- _ABOUT THIS TASK_
Among the records below, determine how many lines have the word "ritmo" in them; output only the number.

- _SUPPLIED DATA_
------------------------------------------------------------------------

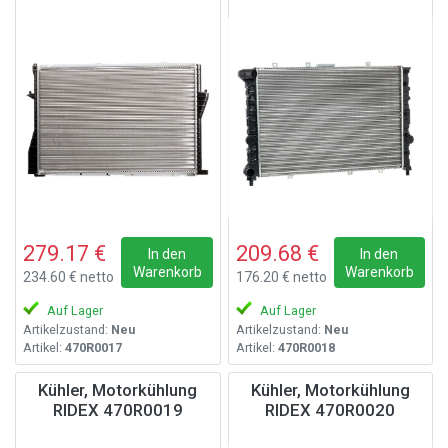
279.17 €
209.68 €
In den
In den
Warenkorb
Warenkorb
234.60 € netto
176.20 € netto
Auf Lager
Auf Lager
Artikelzustand:
Neu
Artikelzustand:
Neu
Artikel:
470R0017
Artikel:
470R0018
Kühler, Motorkühlung
Kühler, Motorkühlung
RIDEX 470R0019
RIDEX 470R0020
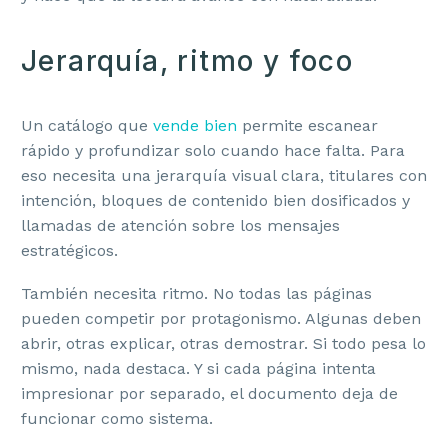
Jerarquía, ritmo y foco
Un catálogo que
vende bien
permite escanear
rápido y profundizar solo cuando hace falta. Para
eso necesita una jerarquía visual clara, titulares con
intención, bloques de contenido bien dosificados y
llamadas de atención sobre los mensajes
estratégicos.
También necesita ritmo. No todas las páginas
pueden competir por protagonismo. Algunas deben
abrir, otras explicar, otras demostrar. Si todo pesa lo
mismo, nada destaca. Y si cada página intenta
impresionar por separado, el documento deja de
funcionar como sistema.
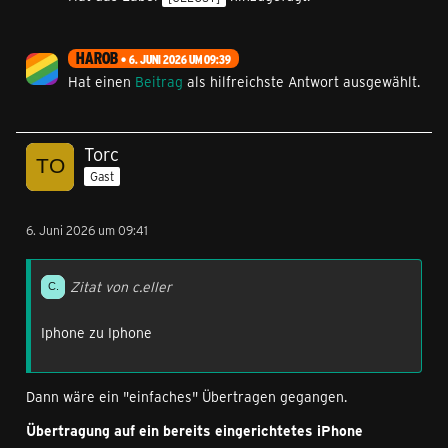
HAROB
6. JUNI 2026 UM 09:39
Hat einen
Beitrag
als hilfreichste Antwort ausgewählt.
Torc
Gast
6. Juni 2026 um 09:41
Zitat von c.eller
Iphone zu Iphone
Dann wäre ein "einfaches" Übertragen gegangen.
Übertragung auf ein bereits eingerichtetes iPhone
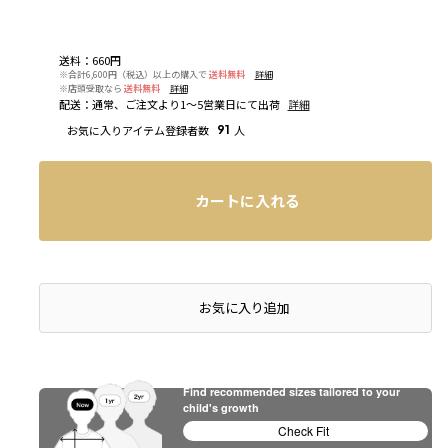
送料
：
660円
※合計6,600円（税込）以上の購入で
送料無料
詳細
※店頭受取なら
送料無料
詳細
配送
：
通常、ご注文より1～5営業日にて出荷
詳細
お気に入りアイテム登録者数
91
人
カートに入れる
お気に入り追加
Find recommended sizes tailored to your
child's growth
Check Fit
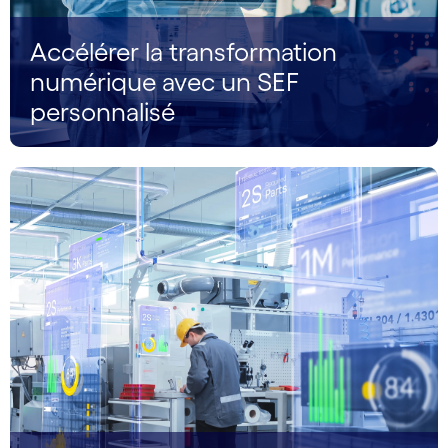
Accélérer la transformation
numérique avec un SEF
personnalisé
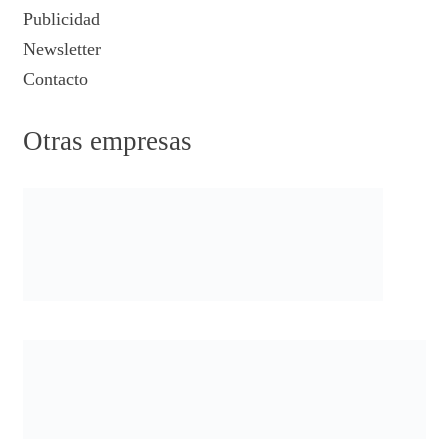
Publicidad
Newsletter
Contacto
Otras empresas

------------------------------------------------------------------------

- _EXPECTED OUTPUT_
2